Jakarta, PANGKEP NEWS
Badan Pengelola Investasi Daya Anagata Nusantara (BPI Danantara) telah menyelenggarakan Townhall Meeting baru-baru ini. Rosan, CEO Danantara, mengumumkan bahwa 844 perusahaan BUMN, termasuk anak dan cucu perusahaannya, kini tergabung dalam sovereign wealth fund (SWF) tersebut.
“Sejak peluncuran, kami langsung bergerak cepat. Sejak 21 Maret, semua BUMN, termasuk 844 perusahaan tersebut, secara resmi telah menjadi bagian dari Danantara Indonesia,” ujar Rosan dalam sambutannya di Jakarta Convention Center (JCC) Jakarta (30/4).
Rosan menegaskan bahwa kehadiran Danantara sangat tepat waktu. Menurutnya, Danantara muncul pada saat ketegangan geopolitik global meningkat tajam, menyadarkan banyak negara akan pentingnya mengandalkan kekuatan ekonomi domestik.
Presiden Prabowo Subianto turut hadir di acara Townhall Meeting Badan Pengelola Investasi Daya Anagata Nusantara (BPI Danantara). Namun, pesan Presiden kepada seluruh direksi BUMN disampaikan secara tertutup tanpa liputan media.
Prabowo mengungkapkan bahwa ia sendiri yang memutuskan untuk menyampaikan pesan kepada direksi BUMN secara tertutup. Dalam acara tersebut, semua direksi dari 844 perusahaan BUMN, anak perusahaan, dan perusahaan afiliasi lainnya hadir.
“Ya tertutup karena saya banyak menegur juga direksi-direksi, kan tidak nyaman kalau ditegur di depan kalian,” kata Presiden kepada media setelah memberikan pengarahan.
Prabowo menjelaskan bahwa ia meminta semua pejabat di BUMN dan perusahaan afiliasinya untuk melakukan yang terbaik dan meninggalkan praktik yang tidak efisien.
“Atas nama bangsa dan rakyat, saya meminta semua direksi berbuat yang terbaik. Tinggalkan praktik-praktik lama yang mungkin kurang efisien atau tidak benar, harus dihindari,” tegasnya.
Ia juga meminta manajemen Danantara untuk mengevaluasi semua direksi berdasarkan kinerja, karakter, etika, dan prestasi.
“Jika mereka tidak berprestasi, malas, atau melakukan praktik yang tidak benar, menyalahgunakan wewenang, atau fasilitas, saya minta untuk diganti,” ujarnya.
Prabowo juga mengimbau agar perusahaan BUMN mengutamakan promosi dari dalam dan memastikan pemilihan pemimpin secara profesional.

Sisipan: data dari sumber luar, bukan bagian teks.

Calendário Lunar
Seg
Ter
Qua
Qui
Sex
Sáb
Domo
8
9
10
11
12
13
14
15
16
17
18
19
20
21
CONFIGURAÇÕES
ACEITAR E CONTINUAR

“Yang baik dari bawah, dari dalam jika bisa dipromosikan, jika tidak, cari ahli yang baik. Tetapi tidak boleh yang tidak profesional. Saya kira jangan memilih berdasarkan suku, agama, ras, latar belakang, atau partai politik. Tidak. Ini harus anak-anak Indonesia yang bekerja untuk rakyat Indonesia,” tambahnya.
Sebagai informasi, BPI Danantara mengadakan townhall meeting untuk memperkuat koordinasi antara perusahaan yang dikelola, sekaligus mengidentifikasi peluang baru dalam pengelolaan investasi di berbagai sektor prioritas.

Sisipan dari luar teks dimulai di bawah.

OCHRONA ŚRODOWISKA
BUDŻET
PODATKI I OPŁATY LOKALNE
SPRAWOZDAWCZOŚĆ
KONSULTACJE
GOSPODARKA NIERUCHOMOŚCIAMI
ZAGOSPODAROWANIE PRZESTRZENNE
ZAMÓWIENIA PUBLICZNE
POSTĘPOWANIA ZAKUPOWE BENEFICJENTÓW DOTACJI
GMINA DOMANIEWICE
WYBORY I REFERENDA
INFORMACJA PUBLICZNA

BPI Danantara diresmikan oleh Presiden Prabowo pada 24 Februari 2025. Nama Danantara dipilih karena mengandung makna energi kekuatan masa depan bagi Indonesia.
Prabowo juga menjelaskan bahwa Danantara berarti kekuatan ekonomi dana investasi yang menjadi energi masa depan Indonesia.
“Kekayaan negara dikelola, dihemat untuk anak dan cucu kita,” tegas Prabowo.